--- Exercise ---
Could you transcribe every record below exactly, leaving out the pictures?

--- Data supplied ---
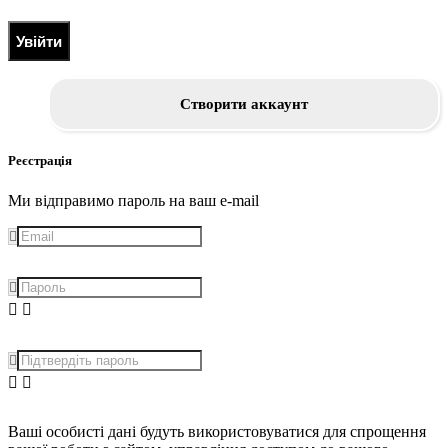
Увійти
Створити аккаунт
Реєстрація
Ми відправимо пароль на ваш e-mail
Ваші особисті дані будуть використовуватися для спрощення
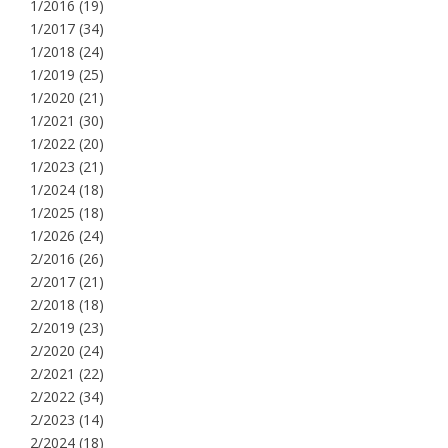
1/2016
(19)
1/2017
(34)
1/2018
(24)
1/2019
(25)
1/2020
(21)
1/2021
(30)
1/2022
(20)
1/2023
(21)
1/2024
(18)
1/2025
(18)
1/2026
(24)
2/2016
(26)
2/2017
(21)
2/2018
(18)
2/2019
(23)
2/2020
(24)
2/2021
(22)
2/2022
(34)
2/2023
(14)
2/2024
(18)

--- Answer to this problem ---
Увійти
Створити аккаунт
Реєстрація
Ми відправимо пароль на ваш e-mail
Ваші особисті дані будуть використовуватися для спрощення
1/2016
(19)
1/2017
(34)
1/2018
(24)
1/2019
(25)
1/2020
(21)
1/2021
(30)
1/2022
(20)
1/2023
(21)
1/2024
(18)
1/2025
(18)
1/2026
(24)
2/2016
(26)
2/2017
(21)
2/2018
(18)
2/2019
(23)
2/2020
(24)
2/2021
(22)
2/2022
(34)
2/2023
(14)
2/2024
(18)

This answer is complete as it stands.